Fino a oggi i media hanno fatto accenni superficiali agli effetti di una guerra nucleare. Forse converrebbe che i cittadini si informassero bene per scoprire che un fungo atomico non è solo una fotografia da scambiarsi su Istagram o Facebook. Gli abitanti del nordest per esempio dovrebbero informarsi sul fatto che un attacco su Aviano in Friuli comporterebbe la scomparsa della vita umana in tutte le regioni confinanti nel giro di pochi giorni. Lo stesso vale per i residenti nel raggio di cento chilometri dalle basi Nato dislocate su tutto il territorio nazionale. Peggio andrebbe però per i sopravvissuti, perché la morte per radiazioni causa agonie dolorosissime di cui gli abitanti di Nagasaki e Hiroshima rimasti in vita dopo l’attacco nucleare americano possono offrire drammatica testimonianza.

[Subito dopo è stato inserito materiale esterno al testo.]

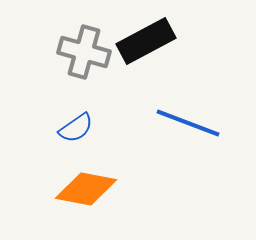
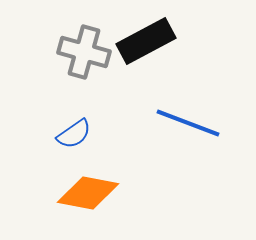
blue semicircle: moved 2 px left, 6 px down
orange diamond: moved 2 px right, 4 px down
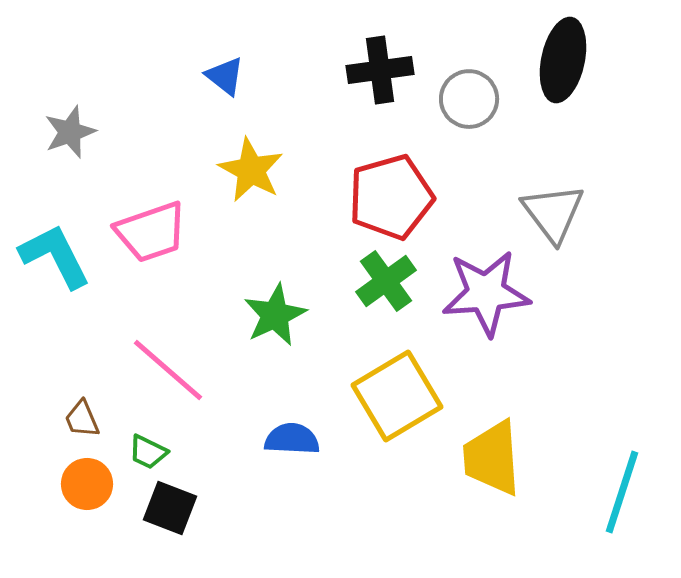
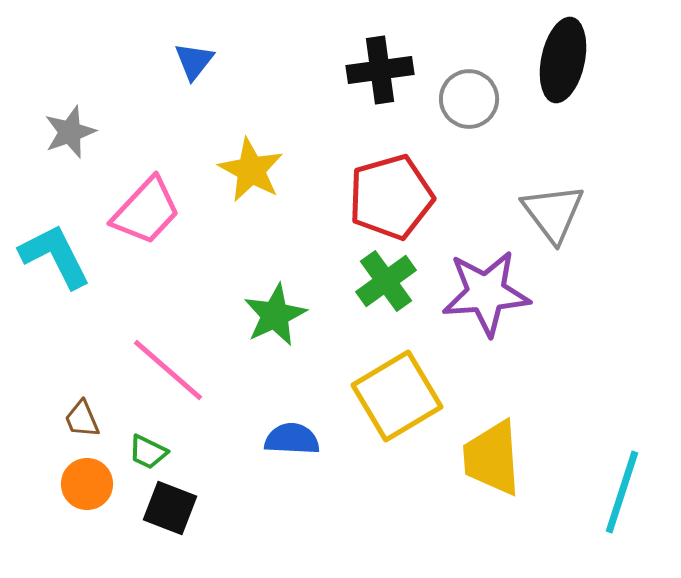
blue triangle: moved 31 px left, 15 px up; rotated 30 degrees clockwise
pink trapezoid: moved 5 px left, 21 px up; rotated 28 degrees counterclockwise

L’unico auspicio in questo scenario di follia collettiva è che qualche partito, non fosse altro che motivi elettorali, faccia propria la bandiera del neutralismo e faccia cadere il governo del premier più pericoloso che la storia d’Italia abbia mai avuto. La ragione nobile è che il paese potrebbe rompere il fronte del bellicismo europeo e svolgere una funzione di mediazione nella guerra, magari facendosi seguire velocemente da altre nazioni.

Una motivazione a cui siamo sicuri la maggior parte degli elettori italici sarebbe molto più sensibile può essere riassunta però più efficacemente nella seguente domanda: perché dobbiamo morire per l’Ucraina? Non per aiutare gli ucraini che con la corsa agli armamenti sono usati solo come carne da macello per interessi economici e geopolitici innominabili. Certo nemmeno per difendere l’Europa dall’assalto di Putin che non ha alcuna convenienza ad aggredire un avversario Nato più forte di lui nella guerra convenzionale. Rimarrebbe come ratio il sacrificio per aiutare le banche e gli investitori che scommettono sulla vendita delle armi. Sinceramente però non pare una buona ragione per morire.

Speriamo che, almeno per amore del proprio tornaconto, qualche politico si svegli e faccia saltare il banco velocemente.